- _TRY IT_: The answer should consist of the full listing below, repeated exactly and free of pictures.

- _DATA SECTION_:
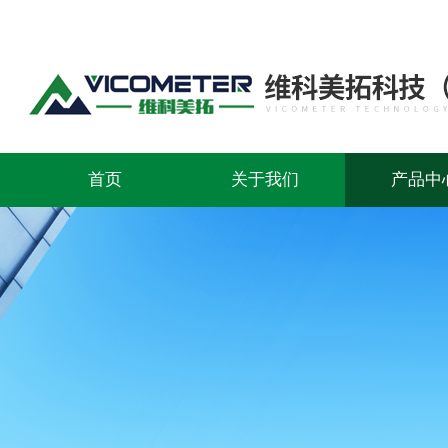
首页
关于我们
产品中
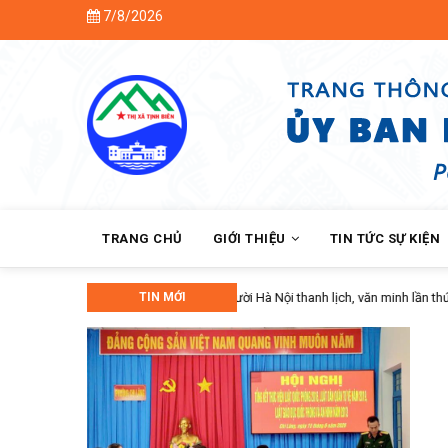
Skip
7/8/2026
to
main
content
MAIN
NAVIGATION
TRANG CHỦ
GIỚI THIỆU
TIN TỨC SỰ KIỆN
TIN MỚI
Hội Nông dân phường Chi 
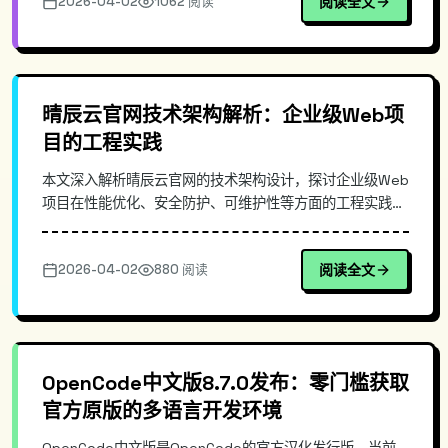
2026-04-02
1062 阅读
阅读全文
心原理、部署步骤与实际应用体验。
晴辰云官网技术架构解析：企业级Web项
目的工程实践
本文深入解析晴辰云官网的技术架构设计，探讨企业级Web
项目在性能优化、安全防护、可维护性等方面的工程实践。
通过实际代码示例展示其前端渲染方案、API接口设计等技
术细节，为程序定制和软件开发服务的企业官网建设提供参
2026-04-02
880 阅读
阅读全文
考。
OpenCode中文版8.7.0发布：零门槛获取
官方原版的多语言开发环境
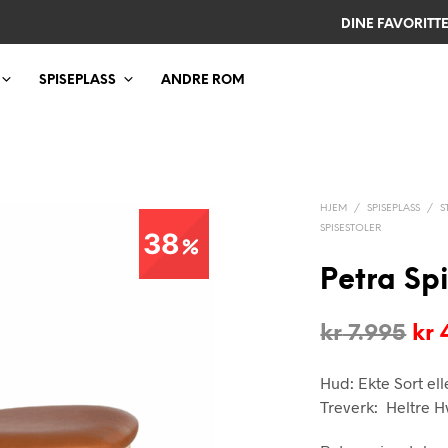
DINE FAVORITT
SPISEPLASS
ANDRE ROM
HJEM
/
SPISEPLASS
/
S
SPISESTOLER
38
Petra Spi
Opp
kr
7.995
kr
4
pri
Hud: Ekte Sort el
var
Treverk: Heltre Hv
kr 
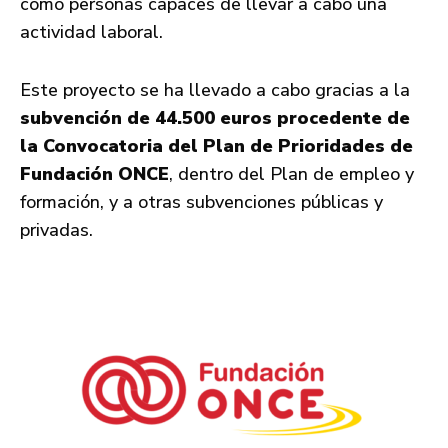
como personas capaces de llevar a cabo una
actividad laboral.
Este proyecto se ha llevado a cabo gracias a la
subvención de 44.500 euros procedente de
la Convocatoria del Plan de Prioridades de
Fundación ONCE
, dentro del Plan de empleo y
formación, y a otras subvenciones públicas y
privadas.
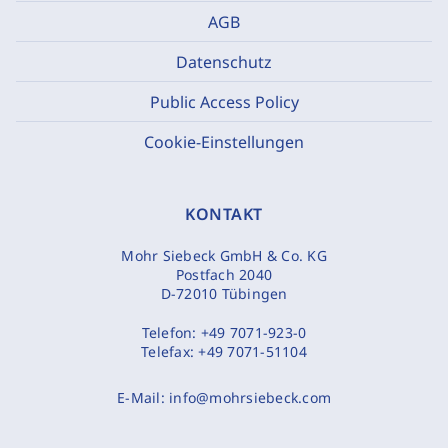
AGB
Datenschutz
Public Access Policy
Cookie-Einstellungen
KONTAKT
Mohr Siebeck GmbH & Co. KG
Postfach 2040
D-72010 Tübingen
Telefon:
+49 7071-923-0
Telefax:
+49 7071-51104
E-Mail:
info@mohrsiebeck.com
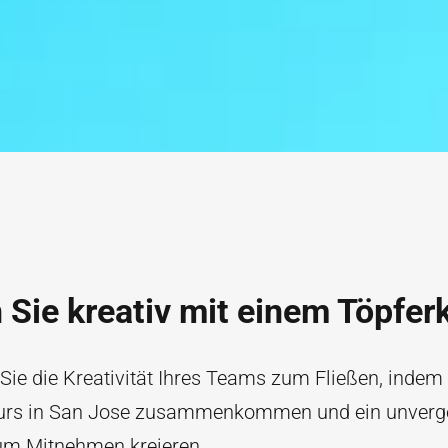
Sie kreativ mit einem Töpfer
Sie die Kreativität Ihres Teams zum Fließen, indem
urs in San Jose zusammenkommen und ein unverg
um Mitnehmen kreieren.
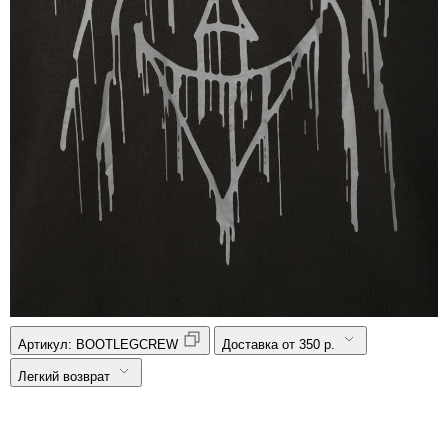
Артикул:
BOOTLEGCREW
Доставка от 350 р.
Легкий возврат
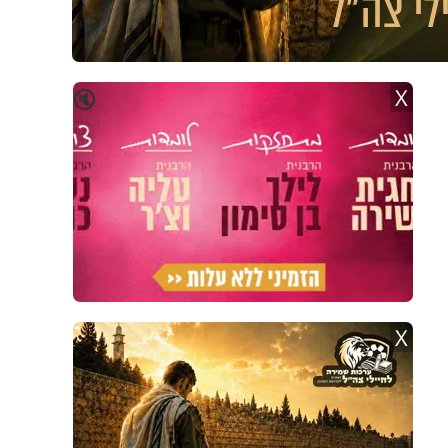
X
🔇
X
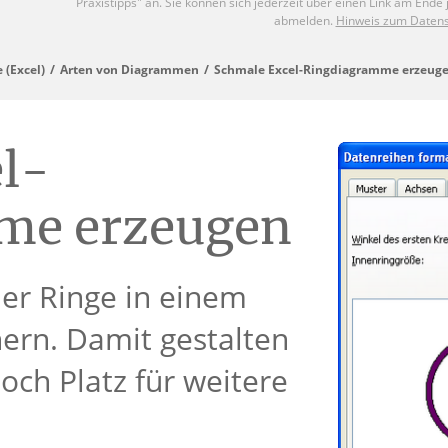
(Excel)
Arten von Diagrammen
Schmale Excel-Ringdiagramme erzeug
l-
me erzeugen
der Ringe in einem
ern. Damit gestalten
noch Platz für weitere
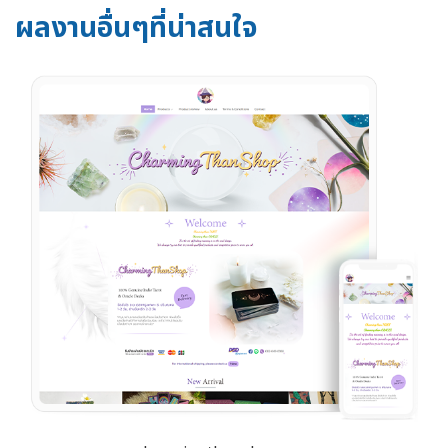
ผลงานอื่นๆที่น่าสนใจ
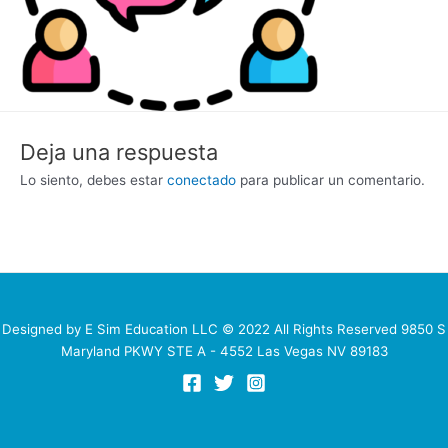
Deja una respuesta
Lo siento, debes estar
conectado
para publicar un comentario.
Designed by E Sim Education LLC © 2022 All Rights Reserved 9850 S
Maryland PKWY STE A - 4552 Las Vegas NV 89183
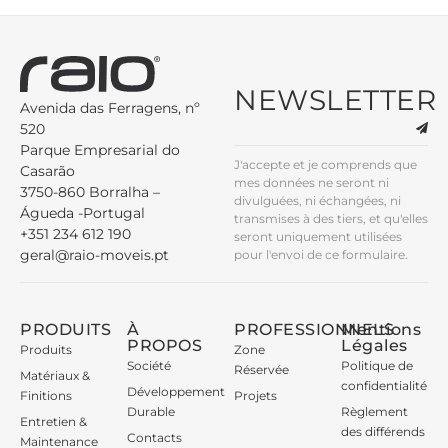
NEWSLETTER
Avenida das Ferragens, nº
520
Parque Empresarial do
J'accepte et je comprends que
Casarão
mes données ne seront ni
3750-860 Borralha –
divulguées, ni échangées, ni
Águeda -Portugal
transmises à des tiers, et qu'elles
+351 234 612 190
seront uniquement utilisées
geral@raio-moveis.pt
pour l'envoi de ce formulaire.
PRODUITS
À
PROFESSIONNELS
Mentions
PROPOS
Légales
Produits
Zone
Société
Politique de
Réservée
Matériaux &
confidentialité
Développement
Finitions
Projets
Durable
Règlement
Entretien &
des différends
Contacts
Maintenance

- _RESPONSE AREA_:
首页
关于我们
产品中
Skip
7/8/2026
to
main
content
MAIN
NAVIGATION
TRANG CHỦ
GIỚI THIỆU
TIN TỨC SỰ KIỆN
TIN MỚI
Hội Nông dân phường Chi 
2026-04-02
1062 阅读
阅读全文
心原理、部署步骤与实际应用体验。
晴辰云官网技术架构解析：企业级Web项
目的工程实践
本文深入解析晴辰云官网的技术架构设计，探讨企业级Web
项目在性能优化、安全防护、可维护性等方面的工程实践。
通过实际代码示例展示其前端渲染方案、API接口设计等技
术细节，为程序定制和软件开发服务的企业官网建设提供参
2026-04-02
880 阅读
阅读全文
考。
OpenCode中文版8.7.0发布：零门槛获取
官方原版的多语言开发环境
DINE FAVORITT
SPISEPLASS
ANDRE ROM
HJEM
/
SPISEPLASS
/
S
SPISESTOLER
38
Petra Spi
Opp
kr
7.995
kr
4
pri
Hud: Ekte Sort el
var
Treverk: Heltre Hv
kr 
como personas capaces de llevar a cabo una
actividad laboral.
Este proyecto se ha llevado a cabo gracias a la
subvención de 44.500 euros procedente de
la Convocatoria del Plan de Prioridades de
Fundación ONCE
, dentro del Plan de empleo y
formación, y a otras subvenciones públicas y
privadas.
AGB
Datenschutz
Public Access Policy
Cookie-Einstellungen
KONTAKT
Mohr Siebeck GmbH & Co. KG
Postfach 2040
D-72010 Tübingen
Telefon:
+49 7071-923-0
Telefax:
+49 7071-51104
E-Mail:
info@mohrsiebeck.com
Sie kreativ mit einem Töpfer
Sie die Kreativität Ihres Teams zum Fließen, indem
urs in San Jose zusammenkommen und ein unverg
um Mitnehmen kreieren.
Артикул:
BOOTLEGCREW
Доставка от 350 р.
Легкий возврат
X
🔇
X
(Excel)
Arten von Diagrammen
Schmale Excel-Ringdiagramme erzeug
l-
me erzeugen
der Ringe in einem
ern. Damit gestalten
noch Platz für weitere
ผลงานอื่นๆที่น่าสนใจ
Deja una respuesta
Lo siento, debes estar
conectado
para publicar un comentario.
Designed by E Sim Education LLC © 2022 All Rights Reserved 9850 S
Maryland PKWY STE A - 4552 Las Vegas NV 89183
NEWSLETTER
Avenida das Ferragens, nº
520
Parque Empresarial do
J'accepte et je comprends que
Casarão
mes données ne seront ni
3750-860 Borralha –
divulguées, ni échangées, ni
Águeda -Portugal
transmises à des tiers, et qu'elles
+351 234 612 190
seront uniquement utilisées
geral@raio-moveis.pt
pour l'envoi de ce formulaire.
PRODUITS
À
PROFESSIONNELS
Mentions
PROPOS
Légales
Produits
Zone
Société
Politique de
Réservée
Matériaux &
confidentialité
Développement
Finitions
Projets
Durable
Règlement
Entretien &
des différends
Contacts
Maintenance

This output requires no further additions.